James Pethokoukis, writing about the left's obsession with income inequality and the government's role in remedying this alleged problem (but don't call them socialists! That's H8!), reminds us that we should all know better:
This is the one-sentence story now being sold to America: “The middle-class is no better off than it was 30 years ago because the rich greedily grabbed all the money.” If this narrative—that America’s experiment with freer markets, lower taxers, and lighter regulation was a failure—can be successfully planted, it will be easier for Washington to tax, spend, and regulate in the future. And to elect politicians pushing that agenda.

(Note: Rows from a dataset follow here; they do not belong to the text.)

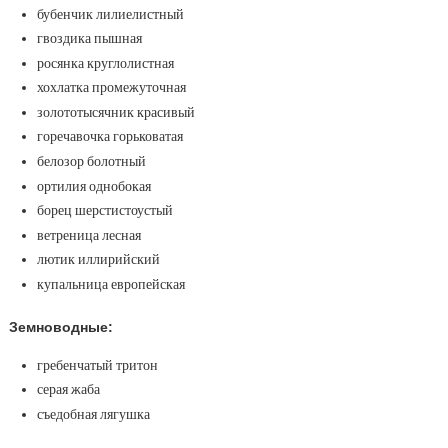
бубенчик лилиелистный
гвоздика пышная
росянка круглолистная
хохлатка промежуточная
золототысячник красивый
горечавочка горьковатая
белозор болотный
ортилия однобокая
борец шерстистоустый
ветреница лесная
лютик иллирийский
купальница европейская
Земноводные:
гребенчатый тритон
серая жаба
съедобная лягушка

On its face, the whole storyline’s a laugher—at least to anyone who lived through both the terrible, volatile, inflation-wracked 1970s and then the 25-year boom that followed. Indeed, brand-new research from the University of Chicago and Notre Dame finds “median income and consumption both rose by more than 50 percent in real terms between 1980 and 2009.” Incomes are never equal, of course. And the rich did somewhat better for a variety of reasons, including America’s failed government school system that can’t produce enough skilled workers for America’s high-tech economy.
I was in elementary school during the Carter years. Even us kids were aware that things sucked, and that whiny liberals were a big part of the problem. Shame-faced liberals know this too. I was eating lunch at Le Central in SF a few months ago. As it happened, Willie Brown - that's former SF mayor and CA Assembly Speaker Willie Brown to you, mister - was sitting at an adjacent table with a guy trying to raise $$ for some noble effort. The conversation turned to the Seventies, and Willie's companion admitted that things were so bad back then that he voted for Reagan. Brown said nothing, but his grim silence spoke volumes. How quickly we've forgotten.

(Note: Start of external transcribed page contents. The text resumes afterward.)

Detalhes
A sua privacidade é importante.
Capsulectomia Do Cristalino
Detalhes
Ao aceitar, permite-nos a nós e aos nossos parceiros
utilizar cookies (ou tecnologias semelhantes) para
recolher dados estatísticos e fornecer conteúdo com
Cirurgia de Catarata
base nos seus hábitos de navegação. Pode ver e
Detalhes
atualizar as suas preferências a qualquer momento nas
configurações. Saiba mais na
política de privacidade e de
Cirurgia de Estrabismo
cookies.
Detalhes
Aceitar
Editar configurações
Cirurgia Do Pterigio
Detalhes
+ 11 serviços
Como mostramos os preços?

It should be the easiest thing in the world to defend the economic and political record of the 25 years that preceded the Crash of '08, especially the Reagan years, but a lot of folks on our side haven't been willing to make that argument. Instead, they followed the Reagan Revolution by arguing for a "thousand points of light" and compassionate conservatism, buying into the idea that conservatives are heartless ideologues who only want the poor to suffer. No, we want everyone to be prosperous enough that they don't need to look to the government for succor.
Voters know the truth. They know what works. Given the chance, they will vote for principled free market conservatism. But, the usually don't have the chance. The media makes life intolerable for popular right-wing politicos, meaning there can never be a conservative equivalent to Ted Kennedy - a movement leader who can draw on decades of life and legislating in the public eye. Meanwhile GOP moderates lose elections on platforms that do little more than nibble at the edges of the welfare state. And, leftists enjoy a political halo that can't dim until their destructiveness becomes so total -whether you are talking about Occupy Oakland or the ruinous Jon Corzine - that even their allies can no longer ignore them.

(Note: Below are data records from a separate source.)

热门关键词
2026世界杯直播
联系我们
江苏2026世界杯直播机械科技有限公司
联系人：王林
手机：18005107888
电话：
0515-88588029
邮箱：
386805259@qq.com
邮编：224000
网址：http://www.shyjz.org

Honestly, this sh*t shouldn't be so hard. That's why it's so frustrating to watch the GOP's two "serious candidates." Rick Perry is literally inarticulate, which tells me he doesn't really understand conservatism or free market economics, even if he is instinctively in favor of them. Mitt Romney might be speaking out about cutting spending now, but he is undeniably a part of the wing of the GOP that has spent the last 20 years running away from the Reagan legacy. Is it any wonder there's been some "second look at Gingrich" talk? At least the guy's articulate.
Again, we know what works. The only people who don't know, alas, are our leaders because they never bought in to what works.